[TASK DIRECTIONS]
Retype all of the entries that appear below, keeping them exactly as they are.

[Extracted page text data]
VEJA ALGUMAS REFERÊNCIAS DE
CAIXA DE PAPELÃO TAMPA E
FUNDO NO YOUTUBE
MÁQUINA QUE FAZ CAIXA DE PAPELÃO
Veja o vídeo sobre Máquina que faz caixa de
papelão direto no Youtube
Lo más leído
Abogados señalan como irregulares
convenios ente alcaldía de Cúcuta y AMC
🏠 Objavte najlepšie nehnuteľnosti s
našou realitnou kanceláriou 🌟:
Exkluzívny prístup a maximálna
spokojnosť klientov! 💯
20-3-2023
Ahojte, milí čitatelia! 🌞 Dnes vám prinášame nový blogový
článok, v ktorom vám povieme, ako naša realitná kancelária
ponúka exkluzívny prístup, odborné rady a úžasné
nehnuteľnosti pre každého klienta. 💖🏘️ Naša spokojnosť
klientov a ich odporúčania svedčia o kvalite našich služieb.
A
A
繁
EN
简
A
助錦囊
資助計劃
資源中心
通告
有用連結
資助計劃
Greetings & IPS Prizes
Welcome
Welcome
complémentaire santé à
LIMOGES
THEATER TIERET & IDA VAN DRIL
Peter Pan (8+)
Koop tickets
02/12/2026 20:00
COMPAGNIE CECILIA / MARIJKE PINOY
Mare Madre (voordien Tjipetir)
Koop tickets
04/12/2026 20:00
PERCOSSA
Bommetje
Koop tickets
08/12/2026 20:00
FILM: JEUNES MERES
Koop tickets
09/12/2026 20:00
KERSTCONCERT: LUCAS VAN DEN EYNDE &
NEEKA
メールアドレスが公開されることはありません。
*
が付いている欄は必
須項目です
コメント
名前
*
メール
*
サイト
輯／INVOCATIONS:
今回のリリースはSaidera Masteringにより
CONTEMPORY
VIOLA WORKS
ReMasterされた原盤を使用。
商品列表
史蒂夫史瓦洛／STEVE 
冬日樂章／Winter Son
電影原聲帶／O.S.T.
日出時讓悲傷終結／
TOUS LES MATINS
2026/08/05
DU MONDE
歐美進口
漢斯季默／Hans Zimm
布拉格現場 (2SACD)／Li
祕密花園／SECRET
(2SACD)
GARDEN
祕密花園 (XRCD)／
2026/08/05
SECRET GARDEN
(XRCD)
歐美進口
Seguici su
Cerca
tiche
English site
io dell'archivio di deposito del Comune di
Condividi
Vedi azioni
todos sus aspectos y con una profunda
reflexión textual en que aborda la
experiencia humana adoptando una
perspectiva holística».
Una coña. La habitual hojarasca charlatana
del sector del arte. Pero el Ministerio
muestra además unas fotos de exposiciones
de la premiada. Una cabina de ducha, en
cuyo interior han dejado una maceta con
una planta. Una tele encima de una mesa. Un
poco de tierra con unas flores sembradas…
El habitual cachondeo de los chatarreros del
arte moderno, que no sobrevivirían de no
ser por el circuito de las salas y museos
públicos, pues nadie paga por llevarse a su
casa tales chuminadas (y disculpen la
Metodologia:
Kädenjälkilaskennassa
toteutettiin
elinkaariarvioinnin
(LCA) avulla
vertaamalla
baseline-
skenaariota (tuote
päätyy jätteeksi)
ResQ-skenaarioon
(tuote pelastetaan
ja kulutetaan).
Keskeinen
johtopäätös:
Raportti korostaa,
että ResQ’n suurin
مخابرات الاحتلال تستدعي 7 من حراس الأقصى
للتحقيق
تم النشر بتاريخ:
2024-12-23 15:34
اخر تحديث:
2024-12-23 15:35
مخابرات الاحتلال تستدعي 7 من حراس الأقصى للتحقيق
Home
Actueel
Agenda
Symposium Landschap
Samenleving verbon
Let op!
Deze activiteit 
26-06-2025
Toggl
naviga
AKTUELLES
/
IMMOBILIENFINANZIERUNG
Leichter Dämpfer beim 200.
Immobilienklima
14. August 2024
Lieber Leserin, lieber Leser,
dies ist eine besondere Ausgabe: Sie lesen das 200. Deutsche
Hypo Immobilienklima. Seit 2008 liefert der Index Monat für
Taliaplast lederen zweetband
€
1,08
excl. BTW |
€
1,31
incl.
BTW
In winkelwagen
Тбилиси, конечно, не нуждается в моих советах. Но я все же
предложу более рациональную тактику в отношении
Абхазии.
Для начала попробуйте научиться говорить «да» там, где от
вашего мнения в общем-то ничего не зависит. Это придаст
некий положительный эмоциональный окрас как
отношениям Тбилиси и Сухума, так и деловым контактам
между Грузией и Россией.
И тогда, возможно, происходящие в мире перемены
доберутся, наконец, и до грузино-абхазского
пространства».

[SOLUTION FOR THIS EXERCISE]
VEJA ALGUMAS REFERÊNCIAS DE
CAIXA DE PAPELÃO TAMPA E
FUNDO NO YOUTUBE
MÁQUINA QUE FAZ CAIXA DE PAPELÃO
Veja o vídeo sobre Máquina que faz caixa de
papelão direto no Youtube
Lo más leído
Abogados señalan como irregulares
convenios ente alcaldía de Cúcuta y AMC
🏠 Objavte najlepšie nehnuteľnosti s
našou realitnou kanceláriou 🌟:
Exkluzívny prístup a maximálna
spokojnosť klientov! 💯
20-3-2023
Ahojte, milí čitatelia! 🌞 Dnes vám prinášame nový blogový
článok, v ktorom vám povieme, ako naša realitná kancelária
ponúka exkluzívny prístup, odborné rady a úžasné
nehnuteľnosti pre každého klienta. 💖🏘️ Naša spokojnosť
klientov a ich odporúčania svedčia o kvalite našich služieb.
A
A
繁
EN
简
A
助錦囊
資助計劃
資源中心
通告
有用連結
資助計劃
Greetings & IPS Prizes
Welcome
Welcome
complémentaire santé à
LIMOGES
THEATER TIERET & IDA VAN DRIL
Peter Pan (8+)
Koop tickets
02/12/2026 20:00
COMPAGNIE CECILIA / MARIJKE PINOY
Mare Madre (voordien Tjipetir)
Koop tickets
04/12/2026 20:00
PERCOSSA
Bommetje
Koop tickets
08/12/2026 20:00
FILM: JEUNES MERES
Koop tickets
09/12/2026 20:00
KERSTCONCERT: LUCAS VAN DEN EYNDE &
NEEKA
メールアドレスが公開されることはありません。
*
が付いている欄は必
須項目です
コメント
名前
*
メール
*
サイト
輯／INVOCATIONS:
今回のリリースはSaidera Masteringにより
CONTEMPORY
VIOLA WORKS
ReMasterされた原盤を使用。
商品列表
史蒂夫史瓦洛／STEVE 
冬日樂章／Winter Son
電影原聲帶／O.S.T.
日出時讓悲傷終結／
TOUS LES MATINS
2026/08/05
DU MONDE
歐美進口
漢斯季默／Hans Zimm
布拉格現場 (2SACD)／Li
祕密花園／SECRET
(2SACD)
GARDEN
祕密花園 (XRCD)／
2026/08/05
SECRET GARDEN
(XRCD)
歐美進口
Seguici su
Cerca
tiche
English site
io dell'archivio di deposito del Comune di
Condividi
Vedi azioni
todos sus aspectos y con una profunda
reflexión textual en que aborda la
experiencia humana adoptando una
perspectiva holística».
Una coña. La habitual hojarasca charlatana
del sector del arte. Pero el Ministerio
muestra además unas fotos de exposiciones
de la premiada. Una cabina de ducha, en
cuyo interior han dejado una maceta con
una planta. Una tele encima de una mesa. Un
poco de tierra con unas flores sembradas…
El habitual cachondeo de los chatarreros del
arte moderno, que no sobrevivirían de no
ser por el circuito de las salas y museos
públicos, pues nadie paga por llevarse a su
casa tales chuminadas (y disculpen la
Metodologia:
Kädenjälkilaskennassa
toteutettiin
elinkaariarvioinnin
(LCA) avulla
vertaamalla
baseline-
skenaariota (tuote
päätyy jätteeksi)
ResQ-skenaarioon
(tuote pelastetaan
ja kulutetaan).
Keskeinen
johtopäätös:
Raportti korostaa,
että ResQ’n suurin
مخابرات الاحتلال تستدعي 7 من حراس الأقصى
للتحقيق
تم النشر بتاريخ:
2024-12-23 15:34
اخر تحديث:
2024-12-23 15:35
مخابرات الاحتلال تستدعي 7 من حراس الأقصى للتحقيق
Home
Actueel
Agenda
Symposium Landschap
Samenleving verbon
Let op!
Deze activiteit 
26-06-2025
Toggl
naviga
AKTUELLES
/
IMMOBILIENFINANZIERUNG
Leichter Dämpfer beim 200.
Immobilienklima
14. August 2024
Lieber Leserin, lieber Leser,
dies ist eine besondere Ausgabe: Sie lesen das 200. Deutsche
Hypo Immobilienklima. Seit 2008 liefert der Index Monat für
Taliaplast lederen zweetband
€
1,08
excl. BTW |
€
1,31
incl.
BTW
In winkelwagen
Тбилиси, конечно, не нуждается в моих советах. Но я все же
предложу более рациональную тактику в отношении
Абхазии.
Для начала попробуйте научиться говорить «да» там, где от
вашего мнения в общем-то ничего не зависит. Это придаст
некий положительный эмоциональный окрас как
отношениям Тбилиси и Сухума, так и деловым контактам
между Грузией и Россией.
И тогда, возможно, происходящие в мире перемены
доберутся, наконец, и до грузино-абхазского
пространства».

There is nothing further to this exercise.